Mandra admet joyeusement ne rien savoir des jeux. « Je ne suis tout simplement pas un très bon joueur », dit-il lorsque nous discutons. « Je n’ai joué qu’à une poignée de jeux. » Quand il était enfant, me dit-il, son père a gagné un Atari 5200, ce qui l’a amené à devenir très pratique chez Defender, et certains de ses amis avaient des consoles. « Mais c’était tout », dit-il. Sa femme lui a suggéré d’acheter une PS2 en 2004 pour jouer à GTA, mais principalement pour pouvoir écouter les stations de radio. Plus récemment, en 2014, il a acheté une PS4 pour jouer à Destiny après avoir été intrigué d’apprendre que les jeux vidéo étaient devenus plus importants que l’industrie cinématographique. « J’ai joué tout le match avec un canon à main, parce que je ne connaissais pas mieux », dit-il.
Sa passion est la musique. Il est titulaire de deux maîtrises du Peabody Institute de l’Université Johns Hopkins, une en composition musicale et une en informatique musicale. Il a sorti plus d’une douzaine d’albums au fil des ans, principalement de la musique psychédélique où les chansons les plus courtes durent sept minutes. Il joue dans des groupes. Lors d’un concert mémorable en 2012, le joueur de didgeridoo s’est effondré sur scène après avoir subi un arrêt cardiaque. « Deux de nos fans dans le public, l’un était un infirmier en traumatologie et l’autre était un gars qui enseigne comment faire la RCR, ils ont tous les deux sauté sur scène et ont commencé à lui faire une RCR, ce qu’ils font jusqu’à ce que les ambulanciers arrivent et l’emmènent au centre. hôpital », se souvient Mandra. « Littéralement, et il n’y a aucune hyperbole dans ce que je m’apprête à vous dire : il a subi une RCR pendant 90 minutes.
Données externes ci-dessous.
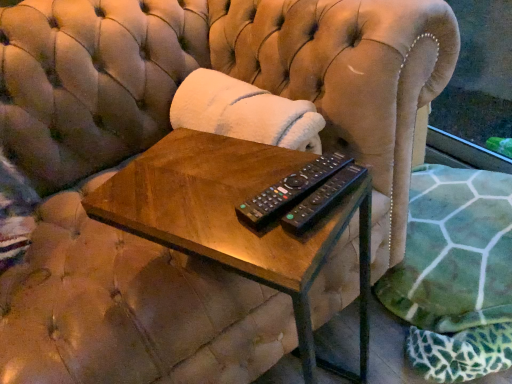 Identify the location of vacant area on top of woodenmaterial/texturetable at center (from a real-world perspective). (220, 185). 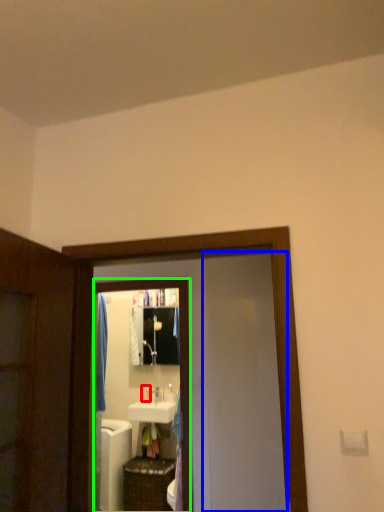 Question: Which object is the farthest from toiletry (highlighted by a red box)? Choose among these: screen door (highlighted by a blue box) or mirror (highlighted by a green box).

Choices:
 (A) screen door
 (B) mirror

Answer: (A) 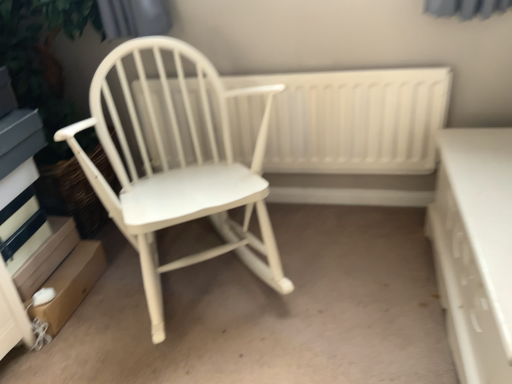 Question: Is white wood rocking chair at left oriented towards white wood radiator at center?

Choices:
 (A) no
 (B) yes

Answer: (A)

Question: From the image's perspective, is white wood rocking chair at left on white wood radiator at center?

Choices:
 (A) no
 (B) yes

Answer: (A)

Question: Does white wood rocking chair at left have a lesser width compared to white wood radiator at center?

Choices:
 (A) yes
 (B) no

Answer: (B)

Question: Is white wood rocking chair at left at the left side of white wood radiator at center?

Choices:
 (A) no
 (B) yes

Answer: (B)

Question: Considering the relative sizes of white wood rocking chair at left and white wood radiator at center in the image provided, is white wood rocking chair at left taller than white wood radiator at center?

Choices:
 (A) no
 (B) yes

Answer: (B)

Question: In the image, is white glossy drawer at right positioned in front of or behind white wood rocking chair at left?

Choices:
 (A) behind
 (B) front

Answer: (B)

Question: From a real-world perspective, is white glossy drawer at right physically located above or below white wood rocking chair at left?

Choices:
 (A) below
 (B) above

Answer: (A)

Question: Is white glossy drawer at right inside or outside of white wood rocking chair at left?

Choices:
 (A) outside
 (B) inside

Answer: (A)

Question: Based on their positions, is white glossy drawer at right located to the left or right of white wood rocking chair at left?

Choices:
 (A) left
 (B) right

Answer: (B)

Question: Based on their positions, is white wood rocking chair at left located to the left or right of white wood radiator at center?

Choices:
 (A) left
 (B) right

Answer: (A)

Question: In terms of size, does white wood rocking chair at left appear bigger or smaller than white wood radiator at center?

Choices:
 (A) big
 (B) small

Answer: (A)

Question: Is white wood rocking chair at left spatially inside white wood radiator at center, or outside of it?

Choices:
 (A) outside
 (B) inside

Answer: (A)

Question: Considering the positions of white wood rocking chair at left and white wood radiator at center in the image, is white wood rocking chair at left wider or thinner than white wood radiator at center?

Choices:
 (A) thin
 (B) wide

Answer: (B)

Question: In terms of height, does white wood rocking chair at left look taller or shorter compared to white glossy drawer at right?

Choices:
 (A) tall
 (B) short

Answer: (A)

Question: From the image's perspective, relative to white glossy drawer at right, is white wood rocking chair at left above or below?

Choices:
 (A) above
 (B) below

Answer: (A) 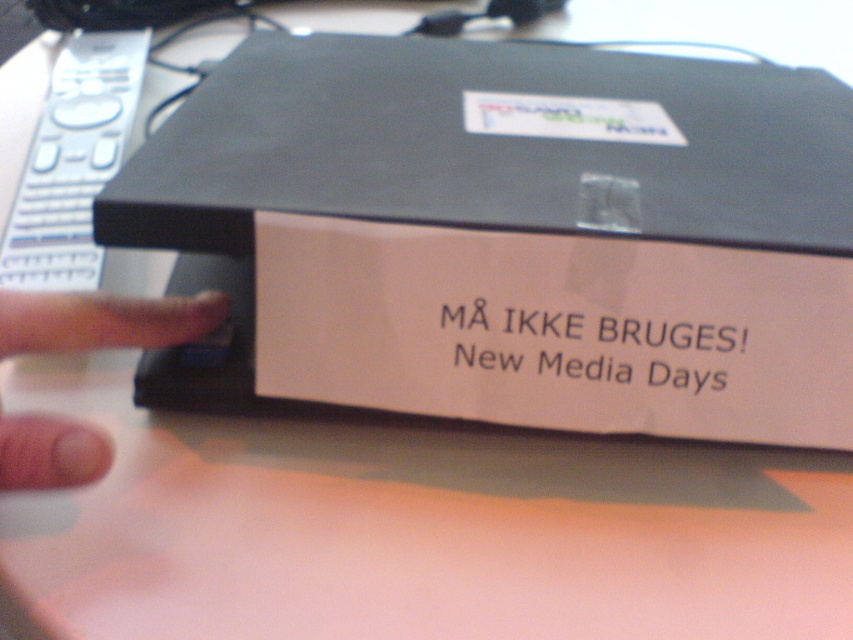 Can you confirm if white plastic remote at upper left is positioned to the left of flesh-toned skin at lower left?

Correct, you'll find white plastic remote at upper left to the left of flesh-toned skin at lower left.

Is white plastic remote at upper left positioned in front of flesh-toned skin at lower left?

That is False.

Where is `white plastic remote at upper left`? white plastic remote at upper left is located at coordinates (73, 163).

You are a GUI agent. You are given a task and a screenshot of the screen. Output one action in this format:
    pyautogui.click(x=<x>, y=<y>)
    Task: Click on the white plastic remote at upper left
    This screenshot has width=853, height=640.
    Given the screenshot: What is the action you would take?
    pyautogui.click(x=73, y=163) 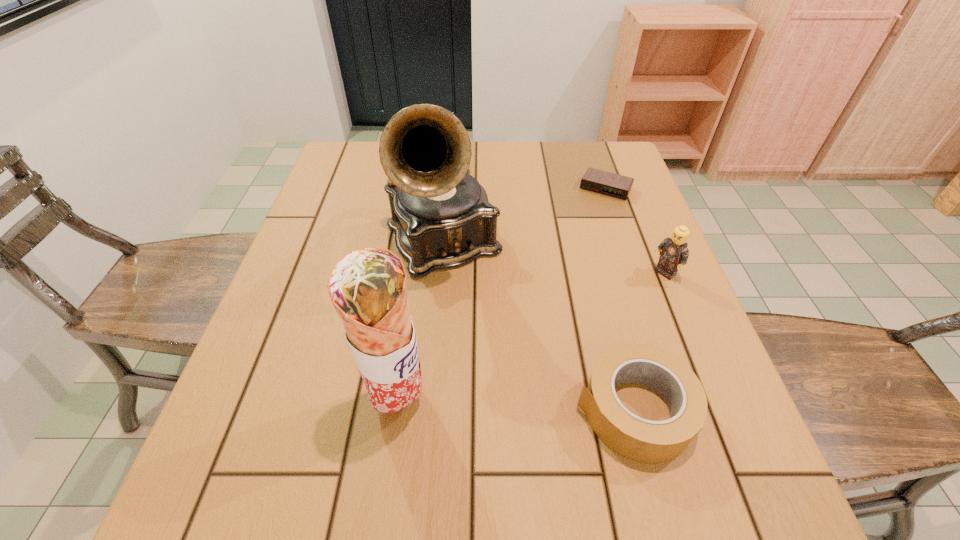 This screenshot has height=540, width=960. What are the coordinates of `burrito located at the near edge` in the screenshot? It's located at (368, 287).

Identify the location of duct tape situated at the near edge. (638, 439).

Identify the location of duct tape at the right edge. This screenshot has width=960, height=540. tap(638, 439).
Quand ils l’ont amené à l’hôpital, ils le préparaient à devenir donneur d’organes. leur protocole est celui qui se termine par un électrochoc à la poitrine. Et le médecin responsable a dit : « Écoutez, si c’était moi, je voudrais que vous fassiez ça encore une fois. » Alors ils l’ont fait une fois de plus, et son cœur est revenu à la vie. Trois mois jour pour jour, Mandra et son groupe ont refait le spectacle – et ils l’ont appelé le « Resurrection Show ».
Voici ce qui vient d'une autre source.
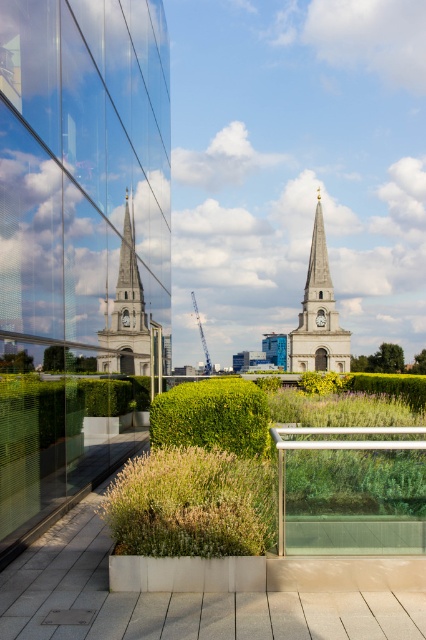 You are an architect analyzing the image. You notice both the white stone church at center and the white stone clock tower at center. Which of these two structures appears bigger in the image?

The white stone church at center appears bigger because it has a larger size compared to the white stone clock tower at center.

You are standing on a rooftop overlooking a cityscape. You see a white stone church at center and a white stone clock tower at center. Which structure is closer to you?

The white stone church at center is closer to you since it is in front of the white stone clock tower at center. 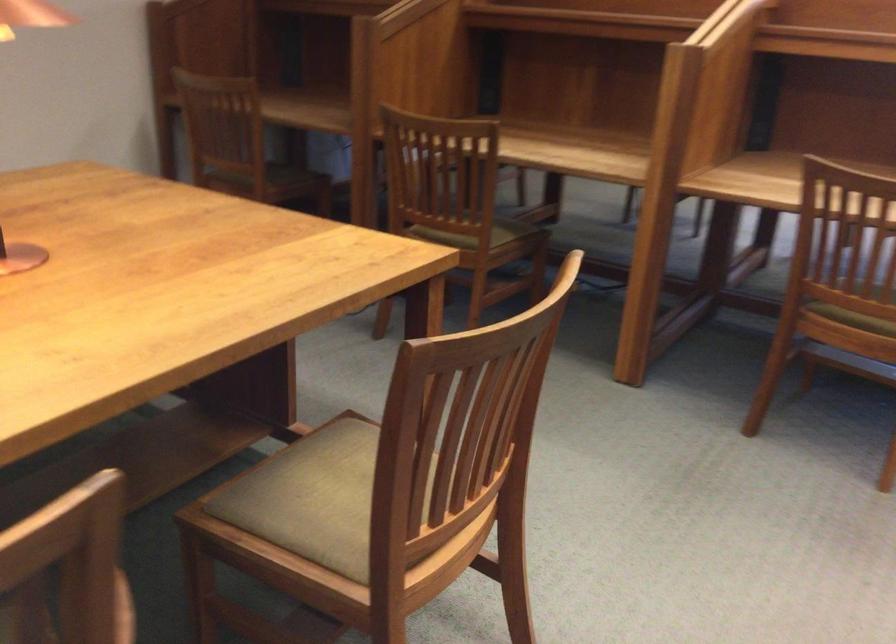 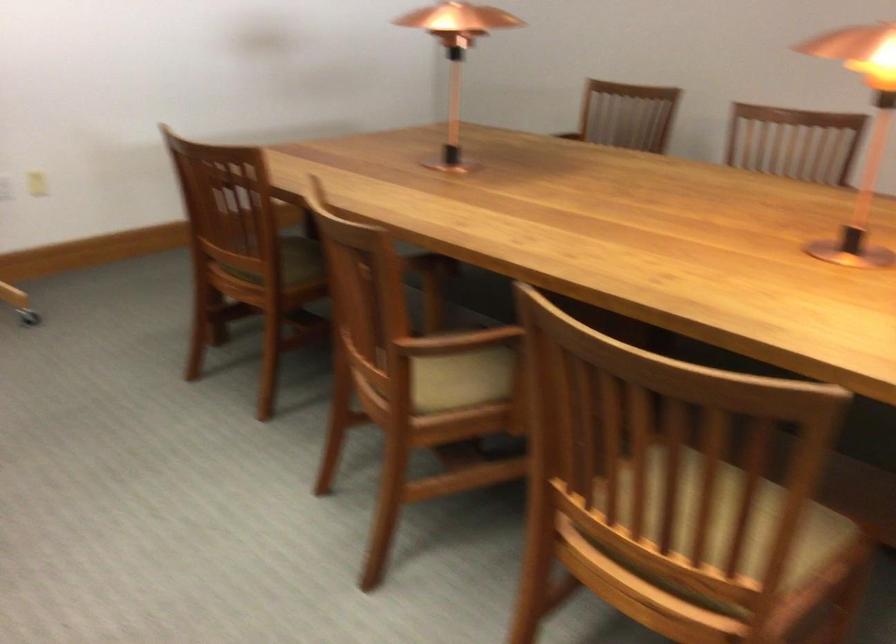 In the second image, find the point that corresponds to pixel 503 421 in the first image.

(728, 526)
Mais Mandra a tendance à éviter l’idée de poursuivre une carrière de musicien. Il pense qu’il peut gagner plus d’argent en dehors de la musique, puis utiliser cet argent pour poursuivre sa passion pour jouer et enregistrer. Il a donc été professeur de musique, consultant pour une entreprise de systèmes de sécurité, ingénieur du son pour une entreprise de technologie auditive et producteur pour la radio publique nationale américaine, entre autres. Ce dernier travail a coïncidé avec l’idée d’acheter GTA pour écouter les stations de radio.
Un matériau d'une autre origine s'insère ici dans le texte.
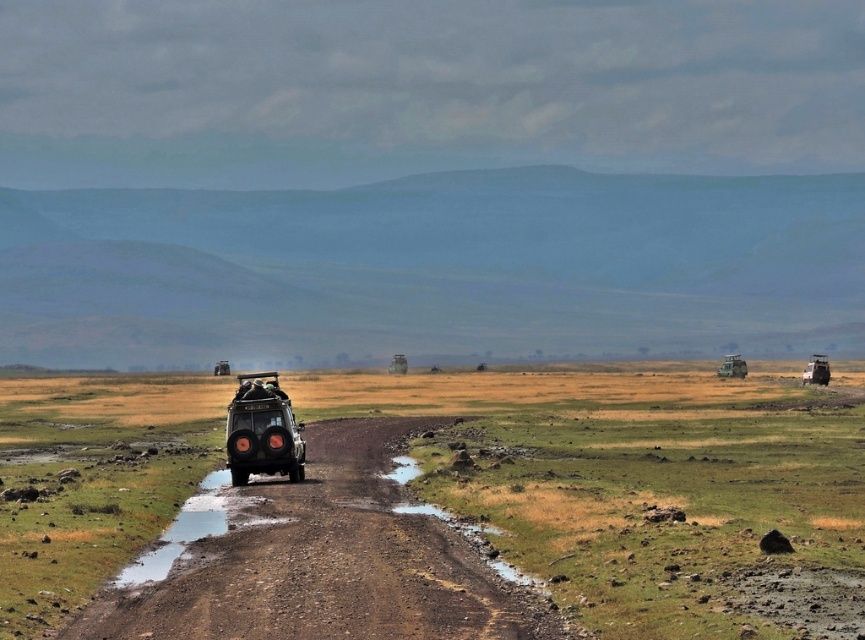 Question: Estimate the real-world distances between objects in this image. Which object is closer to the matte green truck at center-right?

Choices:
 (A) green grassland at center
 (B) brown dirt track at center

Answer: (A)

Question: Is the position of green grassland at center more distant than that of matte black jeep at center?

Choices:
 (A) no
 (B) yes

Answer: (A)

Question: Does green grassland at center appear on the right side of matte black jeep at right?

Choices:
 (A) no
 (B) yes

Answer: (A)

Question: Does matte black jeep at center have a greater width compared to matte black jeep at right?

Choices:
 (A) yes
 (B) no

Answer: (B)

Question: Among these points, which one is farthest from the camera?

Choices:
 (A) (729, 376)
 (B) (254, 472)

Answer: (A)

Question: Among these points, which one is farthest from the camera?

Choices:
 (A) (171, 595)
 (B) (274, 372)

Answer: (B) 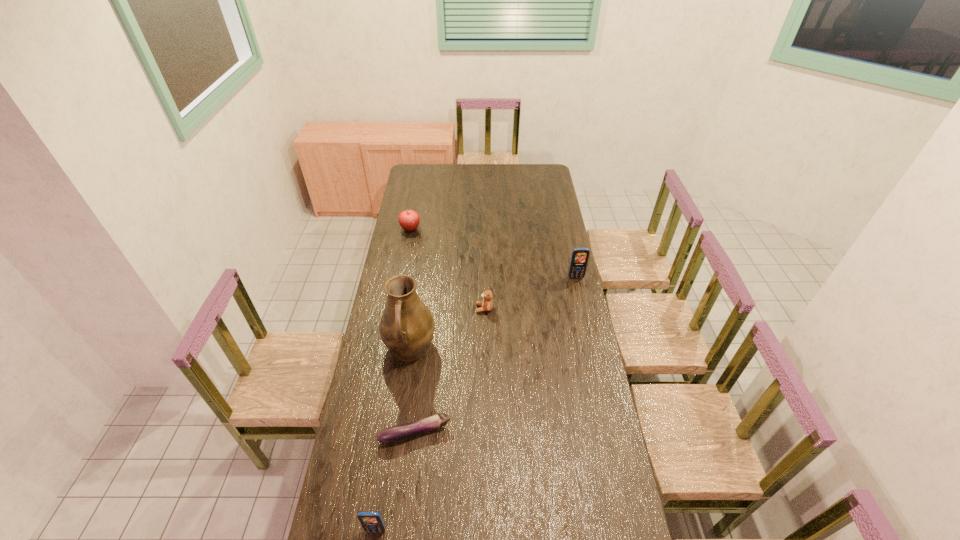 Find the location of a particular element. The height and width of the screenshot is (540, 960). the nearer cellular telephone is located at coordinates (371, 521).

The width and height of the screenshot is (960, 540). I want to click on the nearest object, so click(371, 521).

Find the location of `the farther cellular telephone`. the farther cellular telephone is located at coordinates (580, 256).

The image size is (960, 540). I want to click on the rightmost object, so click(580, 256).

Locate an element on the screen. The height and width of the screenshot is (540, 960). the farthest object is located at coordinates (409, 220).

This screenshot has width=960, height=540. I want to click on the fourth farthest object, so click(x=407, y=326).

At what (x,y) coordinates should I click in order to perform the action: click on the tallest object. Please return your answer as a coordinate pair (x, y). Looking at the image, I should click on (407, 326).

At what (x,y) coordinates should I click in order to perform the action: click on the shortest object. Please return your answer as a coordinate pair (x, y). Image resolution: width=960 pixels, height=540 pixels. Looking at the image, I should click on (396, 433).

At what (x,y) coordinates should I click in order to perform the action: click on the second nearest object. Please return your answer as a coordinate pair (x, y). Looking at the image, I should click on (396, 433).

The image size is (960, 540). I want to click on the third farthest object, so click(x=487, y=304).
Son dernier emploi consiste à enseigner l’informatique dans un lycée. Il a quitté son poste au sein de l’éditeur de logiciels de sécurité en 2022, pensant qu’il serait trivial de trouver autre chose. « J’ai toujours eu beaucoup de chance avec les emplois, cela n’a jamais été aussi grave, donc j’ai été vraiment choqué et touché par le fait qu’il a fallu près d’un an pour obtenir ce travail », dit-il. « Pour un homme de 57 ans, il n’y a pas beaucoup d’opportunités. » Pourtant, il apprécie son changement de carrière. « J’en apprends beaucoup sur les jeunes générations, sur ce qui est important pour elles et sur leur vision du monde », dit-il.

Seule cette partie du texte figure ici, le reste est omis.